Ayşegül Kocabıçak’tan yeni öyküler: “Ben Söylemem Sen Anla”

Kasım 24, 2016

Ayşegül Kocabıçak’tan yeni öyküler: “Ben Söylemem Sen Anla”

kapak-ben-soylemem-1Ayşegül Kocabıçak‘ın yeni öykü kitabı “Ben Söylemem Sen Anla“, Nota Bene Yayınları etiketiyle yayımlandı.

Ayşegül Kocabıçak, ilk öykü kitabı Dilsiz Annelerin Sessiz Çocukları ile fazlalıklarından arınmış ve sadeliğiyle öne çıkan bir öykü dili yaratarak, özellikle kadınlar ve çocukların, gündelik hayatta her an yaşadıkları travmalar karşısında dilsiz ve suskun bırakılmalarına dair metinlere hayat verdi.

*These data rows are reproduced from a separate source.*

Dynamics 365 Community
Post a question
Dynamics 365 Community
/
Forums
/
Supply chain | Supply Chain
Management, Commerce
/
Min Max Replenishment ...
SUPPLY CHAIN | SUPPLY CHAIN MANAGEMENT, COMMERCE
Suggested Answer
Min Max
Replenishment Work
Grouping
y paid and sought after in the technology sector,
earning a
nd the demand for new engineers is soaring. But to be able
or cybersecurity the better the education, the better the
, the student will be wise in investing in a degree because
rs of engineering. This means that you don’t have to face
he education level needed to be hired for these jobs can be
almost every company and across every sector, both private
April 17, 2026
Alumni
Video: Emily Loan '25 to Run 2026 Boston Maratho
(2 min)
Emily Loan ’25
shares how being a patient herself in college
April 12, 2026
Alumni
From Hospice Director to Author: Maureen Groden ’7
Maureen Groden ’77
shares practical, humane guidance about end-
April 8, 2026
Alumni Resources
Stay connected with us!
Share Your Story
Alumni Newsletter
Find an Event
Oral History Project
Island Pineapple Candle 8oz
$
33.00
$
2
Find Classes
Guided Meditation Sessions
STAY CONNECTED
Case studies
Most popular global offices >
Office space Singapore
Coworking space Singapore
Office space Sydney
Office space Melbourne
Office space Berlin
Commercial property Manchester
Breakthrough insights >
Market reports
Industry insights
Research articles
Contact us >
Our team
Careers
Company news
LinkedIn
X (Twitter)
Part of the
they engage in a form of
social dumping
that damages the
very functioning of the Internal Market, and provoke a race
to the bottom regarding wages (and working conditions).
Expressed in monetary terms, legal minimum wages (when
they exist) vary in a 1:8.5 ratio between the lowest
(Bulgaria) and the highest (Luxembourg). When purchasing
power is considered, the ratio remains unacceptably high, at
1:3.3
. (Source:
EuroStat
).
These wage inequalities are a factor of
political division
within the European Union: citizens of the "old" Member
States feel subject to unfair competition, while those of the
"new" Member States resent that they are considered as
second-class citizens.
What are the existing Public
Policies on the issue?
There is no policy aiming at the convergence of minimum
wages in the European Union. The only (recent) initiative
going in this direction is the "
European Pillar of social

Toplumsal cinsiyet kodlarının gelenekle beslenerek nasıl yeniden üretildiği, daha da önemlisi nasıl görmezden gelindiği Kocabıçak öykülerinin konusu oldu. Yazar, ilk kitabında dahi oldukça “zor” konuları, meselenin önüne geçmeyen bir dil kullanarak anlatmayı tercih etti. Başarmış olmalı ki, ilk kitap kısa zamanda ikinci baskıya ulaştı.

Ben Söylemem Sen Anla, yazarın ikinci kitabı. Ayşegül Kocabıçak bu kitabında da bağırmayan bir dil kullanarak, usulca eleştirmiş “hallerimizi”. Bilinen ama anlatılamayan, görmezden gelinen travmaların aslında onu yaşayan bireyler için ne denli yaralayıcı ve unutulmaz olduklarına işaret ederken, ilk kitabında olduğu gibi usulca ama rahatsız eden bir anlatım dilini tercih etmiş. Tek bir taşla camı çerçeveyi indirerek değil, camı kırmadan küçük taşlarla sabaha kadar o pencereyi taşlayarak…

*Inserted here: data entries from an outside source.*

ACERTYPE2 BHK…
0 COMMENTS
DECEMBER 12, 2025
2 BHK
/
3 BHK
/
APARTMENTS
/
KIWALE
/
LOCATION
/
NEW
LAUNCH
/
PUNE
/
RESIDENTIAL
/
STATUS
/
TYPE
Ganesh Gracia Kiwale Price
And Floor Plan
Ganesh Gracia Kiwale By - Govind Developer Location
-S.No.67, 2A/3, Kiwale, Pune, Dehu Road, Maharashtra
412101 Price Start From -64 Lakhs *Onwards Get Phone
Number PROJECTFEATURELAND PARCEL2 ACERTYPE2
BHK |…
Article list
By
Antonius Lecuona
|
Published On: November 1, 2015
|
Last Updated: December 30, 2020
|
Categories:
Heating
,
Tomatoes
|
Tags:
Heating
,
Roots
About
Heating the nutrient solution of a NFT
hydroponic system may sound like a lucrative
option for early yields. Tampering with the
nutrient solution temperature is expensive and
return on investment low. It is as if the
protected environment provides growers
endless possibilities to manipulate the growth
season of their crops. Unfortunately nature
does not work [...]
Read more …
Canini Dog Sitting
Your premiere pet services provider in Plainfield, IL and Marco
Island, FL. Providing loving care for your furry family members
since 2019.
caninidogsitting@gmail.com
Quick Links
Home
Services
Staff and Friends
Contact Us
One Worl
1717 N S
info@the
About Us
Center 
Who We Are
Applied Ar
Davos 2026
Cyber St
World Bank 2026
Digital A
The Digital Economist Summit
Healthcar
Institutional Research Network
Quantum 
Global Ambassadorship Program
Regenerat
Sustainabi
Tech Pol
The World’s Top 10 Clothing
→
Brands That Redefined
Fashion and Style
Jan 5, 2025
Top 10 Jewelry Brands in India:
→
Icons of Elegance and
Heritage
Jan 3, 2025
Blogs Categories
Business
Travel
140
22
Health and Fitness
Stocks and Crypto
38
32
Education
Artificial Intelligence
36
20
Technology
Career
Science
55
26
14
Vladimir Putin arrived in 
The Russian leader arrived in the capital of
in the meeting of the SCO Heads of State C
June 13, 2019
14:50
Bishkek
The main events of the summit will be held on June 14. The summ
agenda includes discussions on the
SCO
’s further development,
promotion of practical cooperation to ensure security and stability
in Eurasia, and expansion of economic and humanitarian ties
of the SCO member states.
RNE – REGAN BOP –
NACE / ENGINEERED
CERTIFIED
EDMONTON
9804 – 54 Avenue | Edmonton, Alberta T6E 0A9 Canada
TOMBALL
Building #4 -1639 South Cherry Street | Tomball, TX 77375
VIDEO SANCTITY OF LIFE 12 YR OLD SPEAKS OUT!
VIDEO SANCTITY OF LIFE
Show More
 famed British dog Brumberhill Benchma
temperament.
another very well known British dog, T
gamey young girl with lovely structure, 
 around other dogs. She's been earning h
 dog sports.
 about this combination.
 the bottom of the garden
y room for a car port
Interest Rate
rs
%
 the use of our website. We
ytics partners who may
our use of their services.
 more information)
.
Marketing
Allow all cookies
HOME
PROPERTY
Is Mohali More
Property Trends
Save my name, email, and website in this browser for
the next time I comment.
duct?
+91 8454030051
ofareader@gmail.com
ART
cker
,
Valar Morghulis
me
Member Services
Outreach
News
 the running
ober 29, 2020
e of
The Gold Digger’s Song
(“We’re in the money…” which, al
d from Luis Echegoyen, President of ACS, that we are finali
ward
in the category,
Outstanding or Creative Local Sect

Ayşegül Kocabıçak, kadınların kırılgan, ama bir o kadar neşeli ve direngen hallerini taşımış metinlerine. Penceremize attığı o küçük taşlardan kurtulmak ne mümkün… Yazar adeta “Pencerenizi açın!” diye bağıran bir çocuk! İster istemez açıyorsunuz pencerenizi. Bu sefer de, “Ben Söylemem Sen Anla” diyor, çaresiz anlamaya çalışıyorsunuz, anlamak istiyorsunuz. Sonra “anlamak” eylemi bir şenliğe dönüşüyor. Anladıkça sevilirmiş her şey, anlıyorsunuz…

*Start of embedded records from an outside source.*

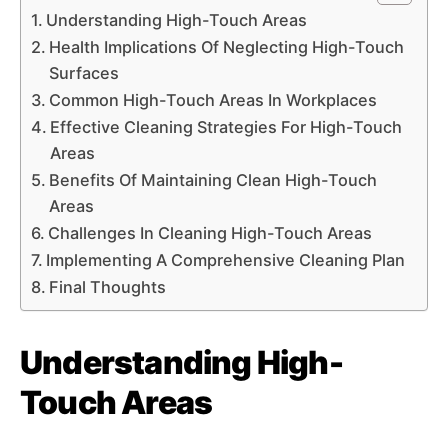
Understanding High-Touch Areas
Health Implications Of Neglecting High-Touch
Surfaces
Common High-Touch Areas In Workplaces
Effective Cleaning Strategies For High-Touch
Areas
Benefits Of Maintaining Clean High-Touch
Areas
Challenges In Cleaning High-Touch Areas
Implementing A Comprehensive Cleaning Plan
Final Thoughts
Understanding High-
Touch Areas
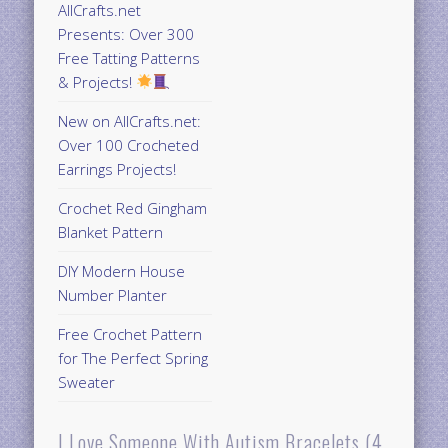
AllCrafts.net
Presents: Over 300
Free Tatting Patterns
& Projects!
New on AllCrafts.net:
Over 100 Crocheted
Earrings Projects!
Crochet Red Gingham
Blanket Pattern
DIY Modern House
Number Planter
Free Crochet Pattern
for The Perfect Spring
Sweater
I Love Someone With Autism Bracelets (4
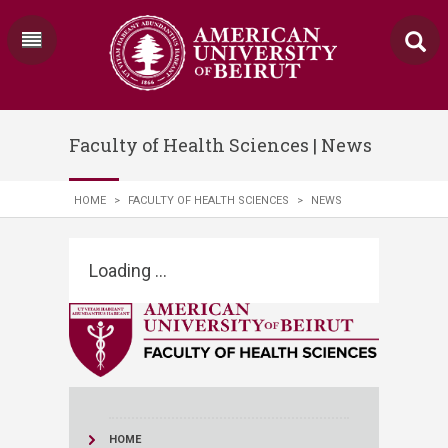
Faculty of Health Sciences | News
HOME
>
FACULTY OF HEALTH SCIENCES
>
NEWS
Loading ...
HOME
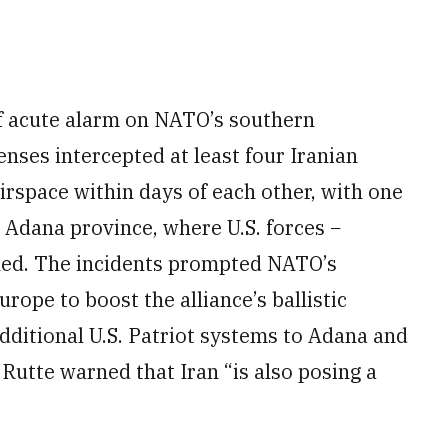
f acute alarm on NATO’s southern
enses intercepted at least four Iranian
airspace within days of each other, with one
n Adana province, where U.S. forces −
oned. The incidents prompted NATO’s
pe to boost the alliance’s ballistic
dditional U.S. Patriot systems to Adana and
utte warned that Iran “is also posing a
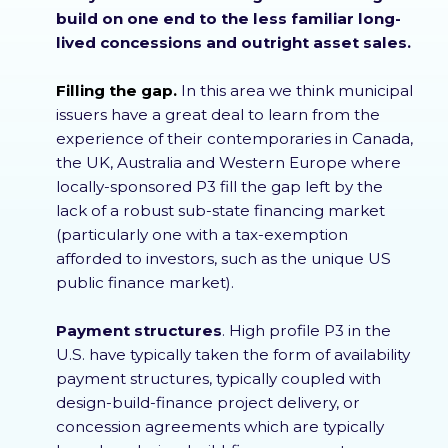
build on one end to the less familiar long-
lived concessions and outright asset sales.
Filling the gap.
In this area we think municipal
issuers have a great deal to learn from the
experience of their contemporaries in Canada,
the UK, Australia and Western Europe where
locally-sponsored P3 fill the gap left by the
lack of a robust sub-state financing market
(particularly one with a tax-exemption
afforded to investors, such as the unique US
public finance market).
Payment structures
. High profile P3 in the
U.S. have typically taken the form of availability
payment structures, typically coupled with
design-build-finance project delivery, or
concession agreements which are typically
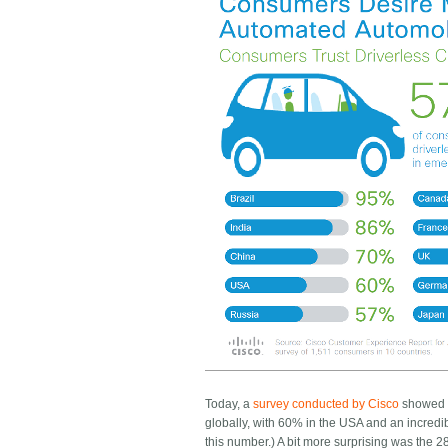
Today, a
survey conducted by Cisco
showed v
globally, with 60% in the USA and an incredible 
this number.) A bit more surprising was the 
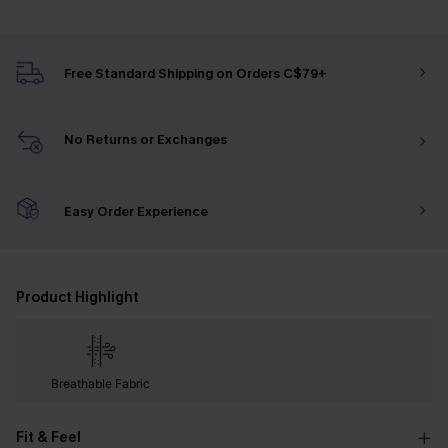
Free Standard Shipping on Orders C$79+
No Returns or Exchanges
Easy Order Experience
Product Highlight
Breathable Fabric
Fit & Feel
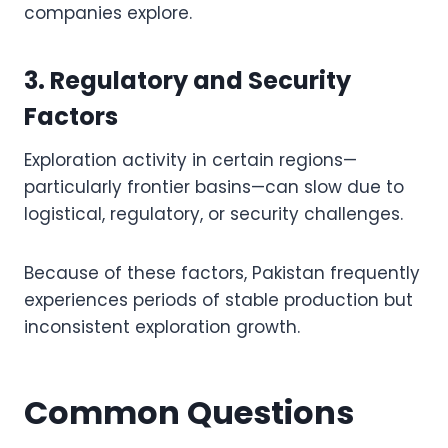
companies explore.
3. Regulatory and Security
Factors
Exploration activity in certain regions—
particularly frontier basins—can slow due to
logistical, regulatory, or security challenges.
Because of these factors, Pakistan frequently
experiences periods of stable production but
inconsistent exploration growth.
Common Questions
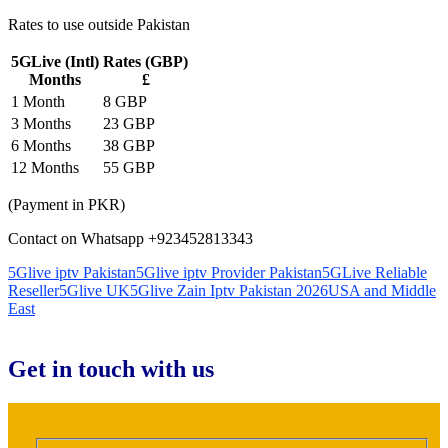
Rates to use outside Pakistan
5GLive (Intl)
Rates (GBP)
Months
£
1 Month
8 GBP
3 Months
23 GBP
6 Months
38 GBP
12 Months
55 GBP
(Payment in PKR)
Contact on Whatsapp +923452813343
5Glive iptv Pakistan
5Glive iptv Provider Pakistan
5GLive Reliable
Reseller
5Glive UK
5Glive Zain Iptv Pakistan 2026
USA and Middle
East
Get in touch with us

Şimdilerde hayal meyal, ama sıcacık bir sevinçle hatırlıyorum, çocukluğumda “anlatan kadınlar” vardı. Annemlerin günlerine, güne paralarıyla katılmadıkları halde, sırf sohbetleri güzel diye davet edilirlerdi. Çantası gibi annemin elinde günden güne gezen ben, minnacık aklımla bu kadınların anlattıklarını, onları anlatırken hikâyeye kattıkları kimi neşeli, kimi üzgün detayları hayranlıkla dinlerdim. Alelade bir şeyden bahsediyor bile olsalar, bunu öyle güzel, öyle “anlatıcı” bir havada yaparlardı ki, çocukluğumun televizyonsuz, gazetesiz, kitapsız dünyasına bir gökkuşağı neşesi getirirlerdi. Ayşegül Kocabıçak’ın kurduğu anlatının, hikâyeleme yeteneğinin ardında bir yerlerde işte o kadınların saklandığını hissediyorum okurken. Üstelik bunu kalemi günden güne daha da keskinleşip parıldayan çok iyi bir öykücünün akıl ve duygusuyla yaptığını, yarattığı capcanlı ve diri anlatımı, öyküde kendine özgü bir kadın dili kurmaktaki başarısını hayranlıkla izliyorum. Kaleminin neşesinin, hikâyesinin soluğunun hiç tükenmemesi dileğiyle!